I guess my days of decorating and staging are behind me.  Today I’m content with neat and clean.


----------



## Knight (Sep 24, 2021)

Dressing the bed when I'm going to take a nap later not going to happen. The op's pics show an amazing ability to coordinate colors and make the bedroom very inviting. So inviting I'd probably not want to disturb the setting & wind up sleeping on the floor.


----------



## win231 (Sep 24, 2021)

LOL - friends always get a chuckle when I describe how I sleep & make my bed.
I use ONE warm polyester blanket.  No sheets except the fitted sheet (sheets are cold & I don't like cold).
When it's cold in the house, I dress warmly, so that one blanket is enough.  Plus, it's a Tempur Pedic bed, which is warmer than a regular mattress.
When it's hot, I just sleep on the fitted sheet; no blanket.
When I get up, the bed is made in 2 seconds; I just grab the end of the blanket & throw it over the part of the bed I was sleeping on.
Sometimes, I don't even feel like doing that.


----------



## Tish (Sep 24, 2021)

I certainly do, it's something I picked up as a child and it has stayed with me.


----------



## PamfromTx (Sep 24, 2021)

@Ronni    I love, love the manner in which you 'dress' your beds.   Very pretty!  We had a beautiful (blue and white) bedroom when we got married.  Fluffy comforter and shams.  That was then.  lol   Now, we're lucky if we use a comforter due to the warm weather.  I love a fresh and clean bed though.


----------



## hollydolly (Sep 24, 2021)

win231 said:


> LOL - friends always get a chuckle when I describe how I sleep & make my bed.
> I use ONE warm polyester blanket.  No sheets except the fitted sheet (sheets are cold & I don't like cold).
> When it's cold in the house, I dress warmly, so that one blanket is enough.  Plus, it's a Tempur Pedic bed, which is warmer than a regular mattress.
> When it's hot, I just sleep on the fitted sheet; no blanket.
> ...


precisely almost to the letter describing my bed too...
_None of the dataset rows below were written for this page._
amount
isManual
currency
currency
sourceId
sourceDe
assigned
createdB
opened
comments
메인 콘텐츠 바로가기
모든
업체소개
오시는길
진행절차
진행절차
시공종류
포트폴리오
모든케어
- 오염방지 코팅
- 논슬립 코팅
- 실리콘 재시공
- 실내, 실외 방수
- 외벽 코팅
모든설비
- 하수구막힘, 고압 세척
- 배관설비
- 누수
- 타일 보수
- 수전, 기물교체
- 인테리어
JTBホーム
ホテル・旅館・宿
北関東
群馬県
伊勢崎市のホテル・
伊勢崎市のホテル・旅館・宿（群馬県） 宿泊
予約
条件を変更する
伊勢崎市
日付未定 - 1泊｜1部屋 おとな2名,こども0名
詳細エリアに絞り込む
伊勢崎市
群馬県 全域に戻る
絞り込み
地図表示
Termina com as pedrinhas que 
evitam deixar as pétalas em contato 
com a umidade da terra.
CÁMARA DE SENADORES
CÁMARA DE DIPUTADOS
same Tempur Pedic mattress which makes the bed hot, so I only have the fitted  bottom sheet..pillows.. and the thin reversible comforter... and most nights even_ that_ is too warm for me and half way through the night I have to turn the fan on... .but I leave my bed to air for an hour or 2.. then plump the pillows and spread the comforter/throw... and it takes less than 60 seconds.
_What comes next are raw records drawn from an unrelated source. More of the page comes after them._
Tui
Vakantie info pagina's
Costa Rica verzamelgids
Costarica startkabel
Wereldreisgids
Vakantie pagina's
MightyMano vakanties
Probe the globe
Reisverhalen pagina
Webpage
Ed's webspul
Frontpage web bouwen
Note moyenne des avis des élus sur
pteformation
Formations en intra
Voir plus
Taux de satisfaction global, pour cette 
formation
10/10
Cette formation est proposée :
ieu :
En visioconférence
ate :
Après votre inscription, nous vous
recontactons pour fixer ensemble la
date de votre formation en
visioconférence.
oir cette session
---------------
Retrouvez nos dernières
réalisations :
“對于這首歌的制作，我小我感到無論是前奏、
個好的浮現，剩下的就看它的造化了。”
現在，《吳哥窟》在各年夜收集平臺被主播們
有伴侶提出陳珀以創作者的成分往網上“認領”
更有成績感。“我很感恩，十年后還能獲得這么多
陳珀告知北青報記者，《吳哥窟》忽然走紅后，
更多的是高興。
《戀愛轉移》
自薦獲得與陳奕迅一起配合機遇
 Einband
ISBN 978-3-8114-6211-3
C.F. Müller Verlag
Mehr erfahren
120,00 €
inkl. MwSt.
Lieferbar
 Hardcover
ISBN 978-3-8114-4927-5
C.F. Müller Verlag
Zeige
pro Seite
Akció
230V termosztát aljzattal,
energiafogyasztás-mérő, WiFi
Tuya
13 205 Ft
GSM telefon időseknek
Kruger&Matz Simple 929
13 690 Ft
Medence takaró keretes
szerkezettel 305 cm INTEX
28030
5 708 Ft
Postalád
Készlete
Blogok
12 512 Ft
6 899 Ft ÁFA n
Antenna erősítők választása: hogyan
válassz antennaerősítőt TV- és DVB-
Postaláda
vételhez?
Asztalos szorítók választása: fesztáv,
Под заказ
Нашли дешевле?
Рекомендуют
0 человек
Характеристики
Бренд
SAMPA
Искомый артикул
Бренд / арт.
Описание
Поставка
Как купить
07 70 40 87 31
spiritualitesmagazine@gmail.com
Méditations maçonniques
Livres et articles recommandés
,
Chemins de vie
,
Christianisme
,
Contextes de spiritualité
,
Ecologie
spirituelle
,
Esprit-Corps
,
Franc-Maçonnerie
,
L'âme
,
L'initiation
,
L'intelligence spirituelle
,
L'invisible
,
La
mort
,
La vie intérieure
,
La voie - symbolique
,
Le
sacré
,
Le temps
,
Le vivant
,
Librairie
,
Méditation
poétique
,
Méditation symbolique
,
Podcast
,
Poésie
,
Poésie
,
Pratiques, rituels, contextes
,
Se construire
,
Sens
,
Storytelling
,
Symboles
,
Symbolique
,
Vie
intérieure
if I've got company coming I put one of my fancy patchwork spreads on and matching pillow.s.. but I'm long past that dressing up with loads of cushions malarkey in the bedroom.. although I like to see someone elses' pretty room, but not for me to be bothered with it...


----------



## Jules (Sep 24, 2021)

Yours looks lovely, @Ronni.  Is that the window behind the bed or curtains for decoration.  
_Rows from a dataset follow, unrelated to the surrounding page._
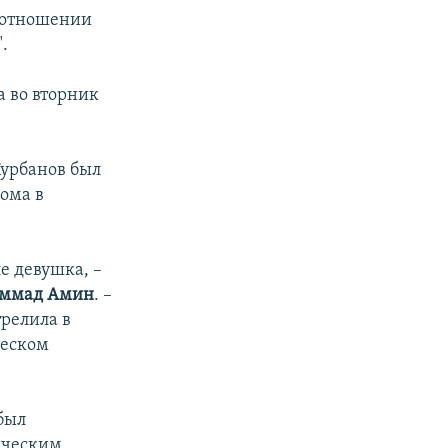
в отношении
.
а во вторник
Курбанов был
дома в
е девушка, –
ммад Амин
. –
трелила в
ческом
был
ическим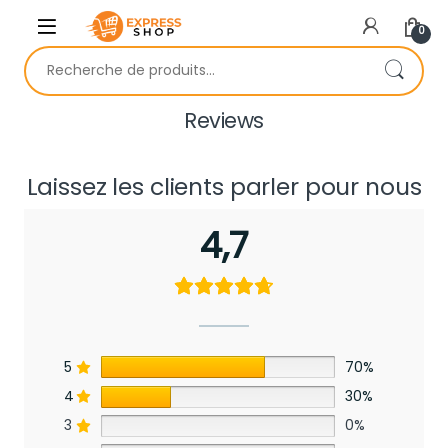
Skip to navigation
Skip to content
0
Recherche pour :
Reviews
Laissez les clients parler pour nous
4,7
5
70%
4
30%
3
0%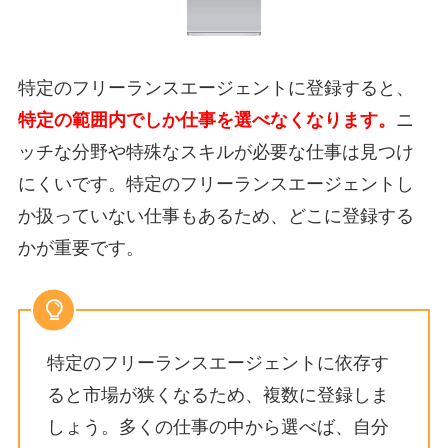
特定のフリーランスエージェントに登録すると、
特定の範囲内でしか仕事を選べなくなります。
ニ
ッチな分野や特殊なスキルが必要な仕事は見つけ
にくい
です。特定のフリーランスエージェントし
か扱っていない仕事もあるため、どこに登録する
かが重要です。
特定のフリーランスエージェントに依存す
ると市場が狭くなるため、複数に登録しま
しょう。
多くの仕事の中から選べば、自分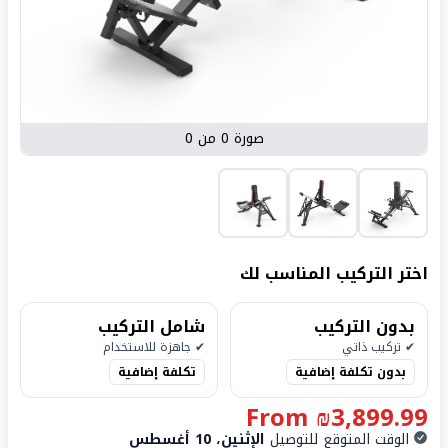
صورة 0 من 0
اختر
التركيب
المناسب لك
بدون التركيب
شامل التركيب
✔
تركيب ذاتي
✔
جاهزة للاستخدام
بدون تكلفة إضافية
تكلفة إضافية
From
₪3,899.99
الوقت المتوقع للتوصيل
الإثنين، 10 أغسطس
No, just neat & clean like Aunt Bea.  Two large throw pillows in case I decide to read in bed.


----------



## hollydolly (Sep 24, 2021)

Jules said:


> Yours looks lovely, @Ronni.  Is that the window behind the bed or curtains for decoration.
> 
> No, just neat & clean like Aunt Bea. * Two large throw pillows in case I decide to read in bed.*


I have those as well because if I'm not reading my kindle or Ipad...I like to rest a Heavy Hardback on the pillows..


----------



## Gaer (Sep 24, 2021)

Well, I'm alone, so . . .  I live pretty simply.


----------



## Jules (Sep 24, 2021)

That’s lovely in its simplicity, @Gaer.


----------



## Ronni (Sep 24, 2021)

Jules said:


> Yours looks lovely, @Ronni.  Is that the window behind the bed or curtains for decoration.
> 
> No, just neat & clean like Aunt Bea.  Two large throw pillows in case I decide to read in bed.


@Jules we remodeled the master to make room for both a larger closet and larger bathroom. That resulted in the window behind those drapes being off center. There was nowhere else to put the bed (it’s not a large room) and it was going to REALLY annoy me that the bed couldn’t be centered on the window so presto! Problem solved with drapes centered on the wall and covering up the irregular window!  Still plenty of light from the other windows.


----------



## Jules (Sep 24, 2021)

Good idea, Ronni.  Kill two birds with one stone.  (What a silly expression.)


----------



## Ronni (Sep 24, 2021)

Knight said:


> Dressing the bed when I'm going to take a nap later not going to happen. The op's pics show an amazing ability to coordinate colors and make the bedroom very inviting. So inviting I'd probably not want to disturb the setting & wind up sleeping on the floor.


No no
You’re missing the POINT, @Knight!  Because it IS so inviting, that encourages you to dive right in!


----------



## Oldntired (Sep 24, 2021)

Looks cozy and comfy. Are those duvets on the beds?
I’m wanting to change my bedding but can’t decide if I want a coverlet or just a large blanket.


----------



## Gary O' (Sep 24, 2021)

Do you “dress” your bed?​
Uh.....no

I don't even dress me when I'm in it

My bed essentials are;
Feather (bunchable) pillow with a cool side ready for turning
One fitted sheet
One light blanket
One soft woman


----------



## Shero (Sep 24, 2021)

I like a cozy bedroom, but not too much clutter any where. Our new house has no curtains only plantation shutters, polished floorboards and rugs and we love it!


----------



## Ronni (Sep 25, 2021)

Oldntired said:


> Looks cozy and comfy. Are those duvets on the beds?
> I’m wanting to change my bedding but can’t decide if I want a coverlet or just a large blanket.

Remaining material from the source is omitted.